Maître Cicéron Owamba, avocat à la Cour d’appel de Kinshasa/Matete, rappelle que l’article 197 de la Constitution confère aux assemblées provinciales le pouvoir d’exercer un contrôle politique sur les gouvernements provinciaux, notamment à travers des motions de défiance.
Il souligne également que l’article 3 de la Constitution reconnaît aux provinces une autonomie administrative et politique, exercée par des institutions issues d’élections locales. La loi organique sur la libre administration des provinces n’accorde en aucun cas au ministre de l’Intérieur le pouvoir de suspendre les activités d’une assemblée provinciale.
« Le ministre peut constater des irrégularités et saisir les juridictions compétentes, comme la Cour d’appel ou la Cour constitutionnelle, mais il ne peut se substituer à ces instances », affirme, sous anonymat, un professeur de droit public basé à Kinshasa.
Vers une saisine de la Cour constitutionnelle ?
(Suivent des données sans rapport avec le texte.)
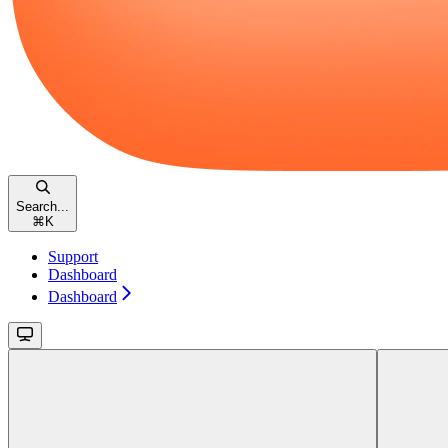
Search...
⌘
K
Support
Dashboard
Dashboard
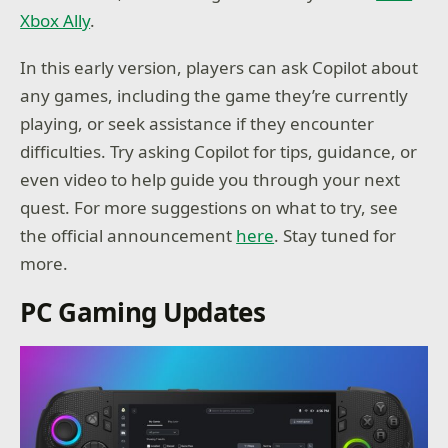
Xbox Ally
.
In this early version, players can ask Copilot about
any games, including the game they’re currently
playing, or seek assistance if they encounter
difficulties. Try asking Copilot for tips, guidance, or
even video to help guide you through your next
quest. For more suggestions on what to try, see
the official announcement
here
. Stay tuned for
more.
PC Gaming Updates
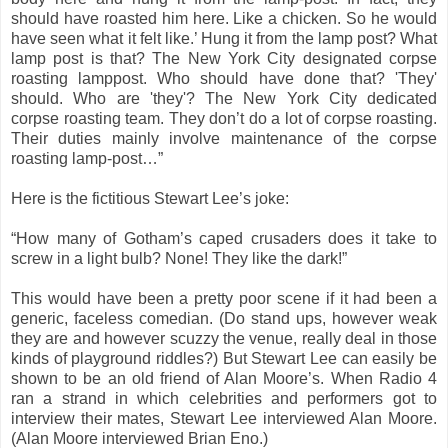
should have roasted him here. Like a chicken. So he would
have seen what it felt like.’ Hung it from the lamp post? What
lamp post is that? The New York City designated corpse
roasting lamppost. Who should have done that? 'They'
should. Who are 'they'? The New York City dedicated
corpse roasting team. They don’t do a lot of corpse roasting.
Their duties mainly involve maintenance of the corpse
roasting lamp-post…”
Here is the fictitious Stewart Lee’s joke:
“How many of Gotham’s caped crusaders does it take to
screw in a light bulb? None! They like the dark!”
This would have been a pretty poor scene if it had been a
generic, faceless comedian. (Do stand ups, however weak
they are and however scuzzy the venue, really deal in those
kinds of playground riddles?) But Stewart Lee can easily be
shown to be an old friend of Alan Moore’s. When Radio 4
ran a strand in which celebrities and performers got to
interview their mates, Stewart Lee interviewed Alan Moore.
(Alan Moore interviewed Brian Eno.)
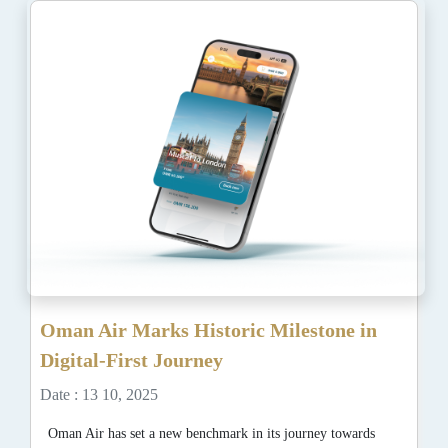
Oman Air Marks Historic Milestone in
Digital-First Journey
Date : 13 10, 2025
Oman Air has set a new benchmark in its journey towards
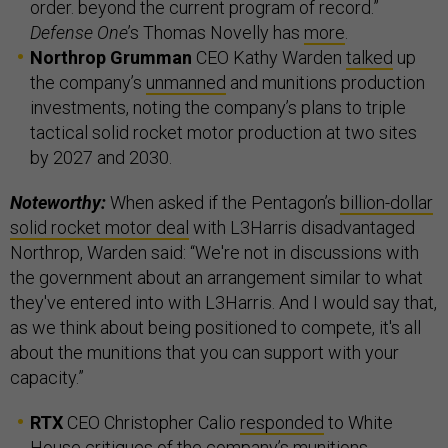
order. beyond the current program of record.”
Defense One
’s Thomas Novelly has
more
.
Northrop Grumman
CEO Kathy Warden
talked
up
the company’s
unmanned
and munitions production
investments, noting the company’s plans to triple
tactical solid rocket motor production at two sites
by 2027 and 2030.
Noteworthy:
When asked if the Pentagon’s
billion-dollar
solid rocket motor deal
with L3Harris disadvantaged
Northrop, Warden said: “We're not in discussions with
the government about an arrangement similar to what
they've entered into with L3Harris. And I would say that,
as we think about being positioned to compete, it's all
about the munitions that you can support with your
capacity.”
RTX
CEO Christopher Calio
responded
to White
House critiques of the company’s munitions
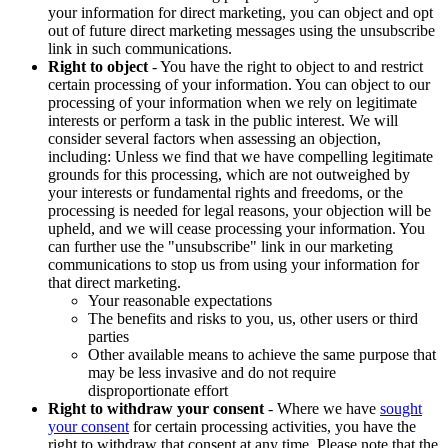
your information for direct marketing, you can object and opt
out of future direct marketing messages using the unsubscribe
link in such communications.
Right to object
- You have the right to object to and restrict
certain processing of your information. You can object to our
processing of your information when we rely on legitimate
interests or perform a task in the public interest. We will
consider several factors when assessing an objection,
including: Unless we find that we have compelling legitimate
grounds for this processing, which are not outweighed by
your interests or fundamental rights and freedoms, or the
processing is needed for legal reasons, your objection will be
upheld, and we will cease processing your information. You
can further use the "unsubscribe" link in our marketing
communications to stop us from using your information for
that direct marketing.
Your reasonable expectations
The benefits and risks to you, us, other users or third
parties
Other available means to achieve the same purpose that
may be less invasive and do not require
disproportionate effort
Right to withdraw your consent
- Where we have
sought
your consent
for certain processing activities, you have the
right to withdraw that consent at any time. Please note that the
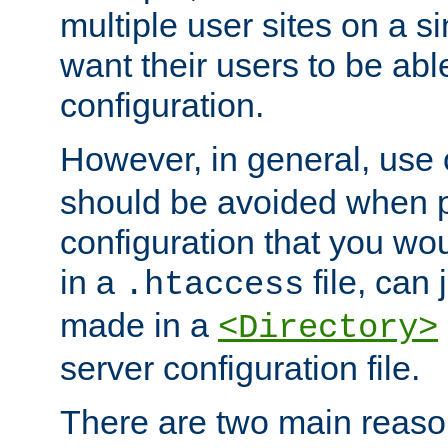
multiple user sites on a 
want their users to be able
configuration.
However, in general, use
should be avoided when p
configuration that you wo
in a
file, can 
.htaccess
made in a
<Directory>
server configuration file.
There are two main reaso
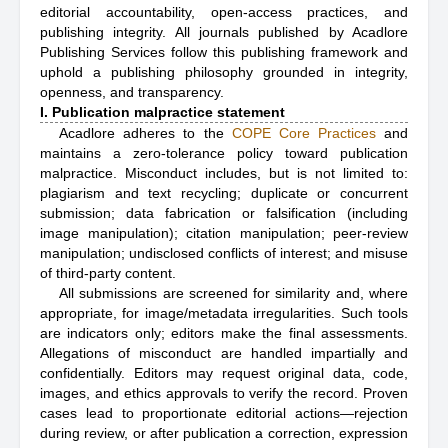
editorial accountability, open-access practices, and
publishing integrity. All journals published by Acadlore
Publishing Services follow this publishing framework and
uphold a publishing philosophy grounded in integrity,
openness, and transparency.
I. Publication malpractice statement
Acadlore adheres to the
COPE Core Practices
and
maintains a zero-tolerance policy toward publication
malpractice. Misconduct includes, but is not limited to:
plagiarism and text recycling; duplicate or concurrent
submission; data fabrication or falsification (including
image manipulation); citation manipulation; peer-review
manipulation; undisclosed conflicts of interest; and misuse
of third-party content.
All submissions are screened for similarity and, where
appropriate, for image/metadata irregularities. Such tools
are indicators only; editors make the final assessments.
Allegations of misconduct are handled impartially and
confidentially. Editors may request original data, code,
images, and ethics approvals to verify the record. Proven
cases lead to proportionate editorial actions—rejection
during review, or after publication a correction, expression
Face à ce que beaucoup considèrent comme une ingérence illégale, des voix appellent à la saisine de la Cour constitutionnelle afin de trancher sur la légalité de cette suspension. En attendant, les plénières sont suspendues, paralysant le fonctionnement démocratique de la province.
Pour de nombreux experts, cette affaire met en lumière la nécessité de réaffirmer le principe de décentralisation, pierre angulaire de la gouvernance en République démocratique du Congo. Toute tentative de recentralisation, surtout par voie administrative, risque de créer un précédent dangereux pour les autres provinces.
Une crise à suivre de près
Le cas du Sankuru s’impose comme un test majeur de la maturité institutionnelle du pays. Alors que la RDC ambitionne de renforcer l’État de droit, cette crise pourrait marquer un tournant dans l’interprétation des rapports entre le pouvoir central et les entités décentralisées.